Zusammenfassung

Eine Klausel in Allgemeinen Geschäftsbedingungen, nach der die Aufrechnung nur mit unbestrittenen oder rechtskräftig festgestellten Forderungen erfolgen darf, ist gegenüber einem Verbraucher unwirksam, welchem ein Widerrufsrecht nach § 355 BGB zusteht.

Der Hintergrund

Die Beklagte ist eine Sparkasse, die in ihren Allgemeinen Geschäftsbedingungen unter anderem die folgende Klausel verwendet:

"Der Kunde darf Forderungen gegen die Sparkasse nur insoweit aufrechnen, als seine Forderungen unbestritten oder rechtskräftig festgestellt sind."

Gegen diese Klausel wandte sich der Kläger, ein Verbraucherschutzverband, und begehrte die Unterlassung der weiteren Verwendung dieser Klausel durch die Beklagte. Nachdem der Kläger in erster Instanz obsiegt hatte und in zweiter Instanz vor dem Oberlandesgericht unterlag, entschied zuletzt der BGH in seinem Urteil vom 20.03.2018 über die Wirksamkeit der Aufrechnungsklausel.

Urteil des BGH vom 20.03.2018 (XI ZR 309/16)

Der BGH gab dem Kläger Recht. Er entschied, dass die von der Beklagten verwendete Klausel, soweit sie bei Bankgeschäften mit Verbrauchern verwendet wird, gegen das Verbot der unangemessenen Benachteiligung nach § 307 BGB verstößt.

Der BGH begründete seine Entscheidung mit der Regelung in § 355 BGB. Danach sind im Falle eines Widerrufs nach § 355 BGB (z.B. bei Verbraucherdarlehen) die empfangenen Leistungen unverzüglich zurück zu gewähren. Hiervon dürfe nicht zum Nachteil des Verbrauchers abgewichen werden.

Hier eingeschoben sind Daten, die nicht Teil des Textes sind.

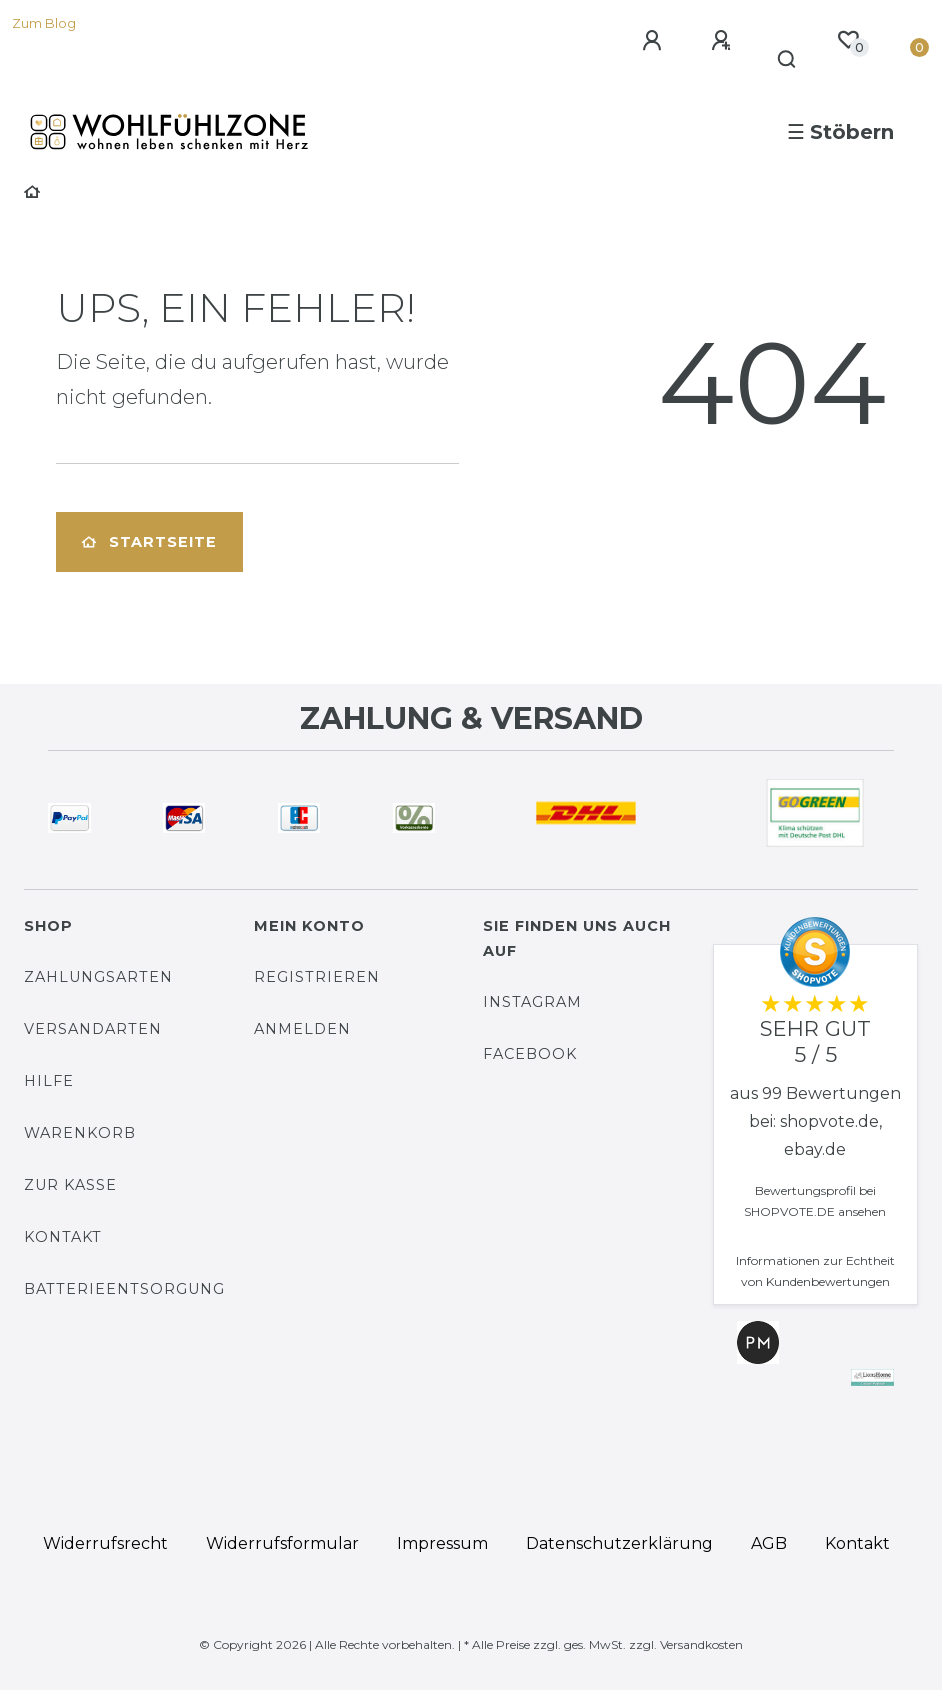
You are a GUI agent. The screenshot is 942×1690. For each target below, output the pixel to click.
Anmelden (302, 1029)
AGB (769, 1543)
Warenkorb (80, 1133)
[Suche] (787, 60)
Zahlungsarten (98, 977)
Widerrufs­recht (105, 1543)
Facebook (530, 1054)
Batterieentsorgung (124, 1289)
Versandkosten (701, 1644)
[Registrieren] (724, 41)
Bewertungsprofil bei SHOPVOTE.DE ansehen (815, 1201)
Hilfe (49, 1081)
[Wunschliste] (848, 40)
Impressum (442, 1543)
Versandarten (93, 1029)
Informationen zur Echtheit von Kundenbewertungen (815, 1271)
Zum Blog (44, 23)
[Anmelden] (655, 41)
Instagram (532, 1002)
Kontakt (63, 1237)
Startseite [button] (149, 542)
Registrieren (317, 977)
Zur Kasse (70, 1185)
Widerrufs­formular (282, 1543)
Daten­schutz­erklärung (619, 1543)
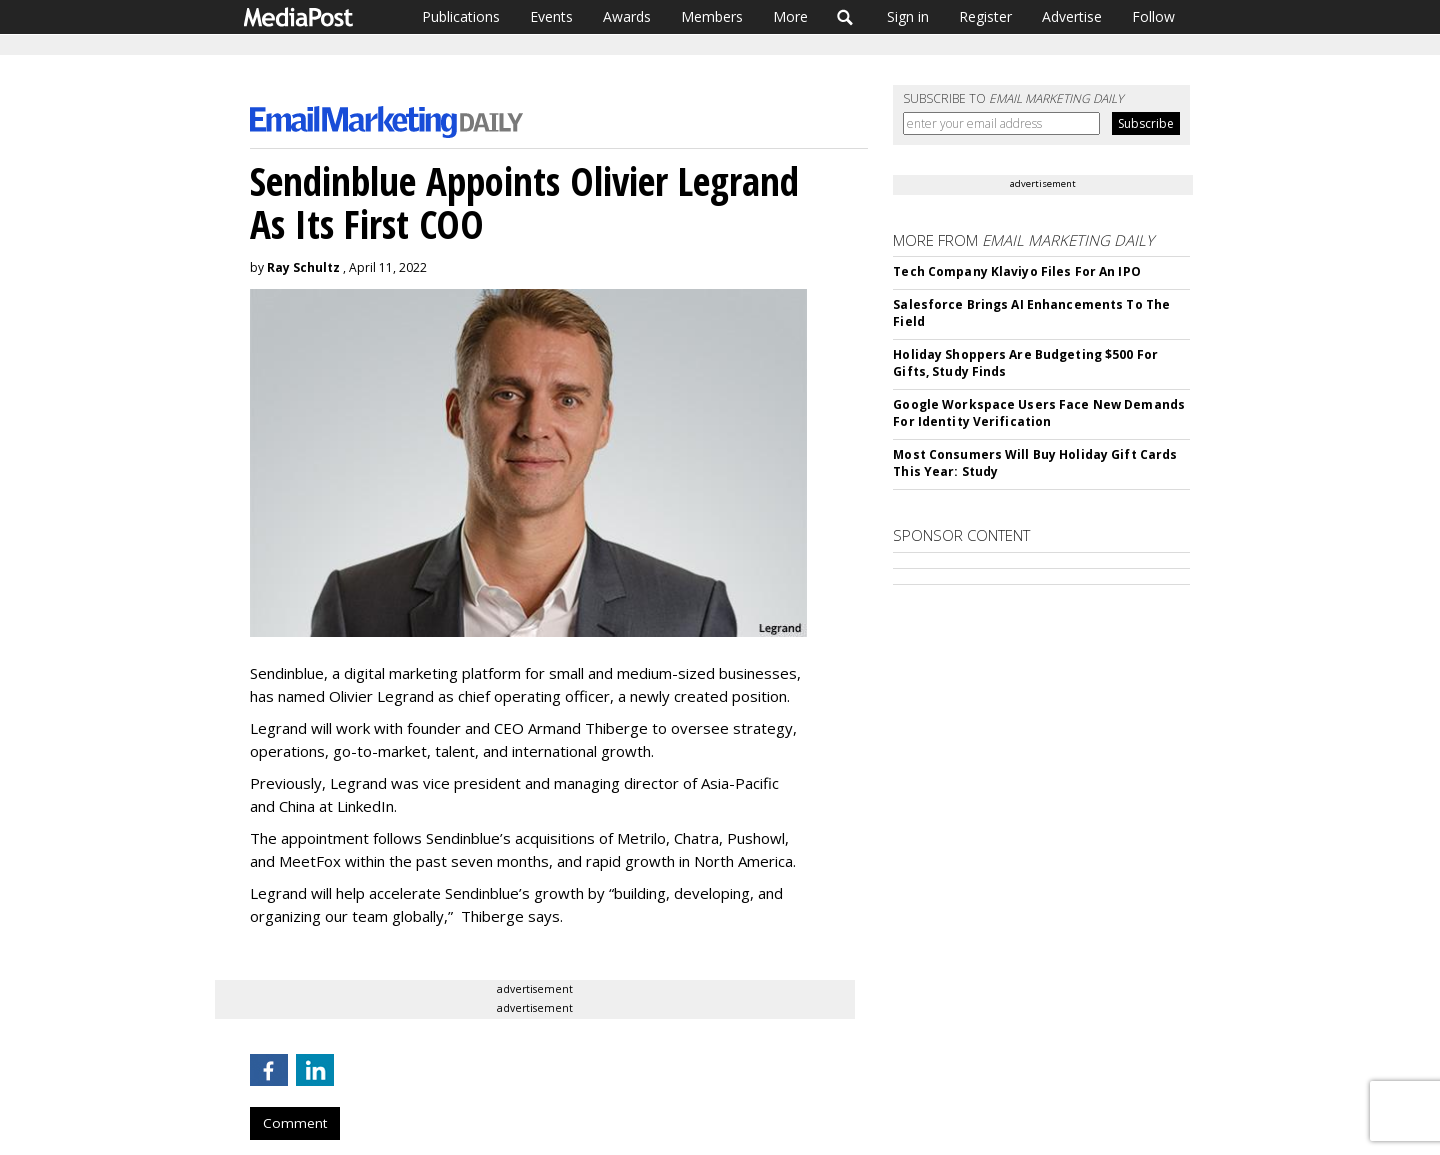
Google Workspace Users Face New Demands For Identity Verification (1039, 413)
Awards (627, 16)
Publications (461, 16)
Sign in (908, 16)
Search (845, 17)
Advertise (1072, 16)
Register (985, 16)
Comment (295, 1123)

Vorliegend sei aber von einer unzulässigen Abweichung auszugehen: Die Zulassung der Aufrechnung nur mit unbestrittenen oder rechtskräftig festgestellten Forderungen des Verbrauchers erfasse zu Lasten des Verbrauchers auch die Rückabwicklungsansprüche nach dem Widerruf des Vertrags. Der Verbraucher werde dadurch unzulässig in der Rückabwicklung des Vertrags nach Erklärung des Widerrufs beschränkt, weil er seine Rückgewähransprüche der Bank nur entgegenhalten könne, wenn sie unbestritten oder rechtskräftig festgestellt wären. Dies sei unzulässig.

Die Auswirkungen des Urteils des BGH

Bei der streitgegenständlichen Klausel zur Beschränkung der Aufrechnung auf unbestrittene oder rechtskräftig festgestellte Forderungen handelt es sich um eine in Allgemeinen Geschäftsbedingungen sehr häufig verwendete Regelung. Dementsprechend hoch ist die Relevanz der jüngsten BGH-Entscheidung zur Unwirksamkeit solcher Klauseln. Zum einen müssen nun Banken ihre gegenüber Verbrauchern verwendeten Allgemeinen Geschäftsbedingungen ändern, wenn diese eine solche Aufrechnungsbeschränkung enthalten.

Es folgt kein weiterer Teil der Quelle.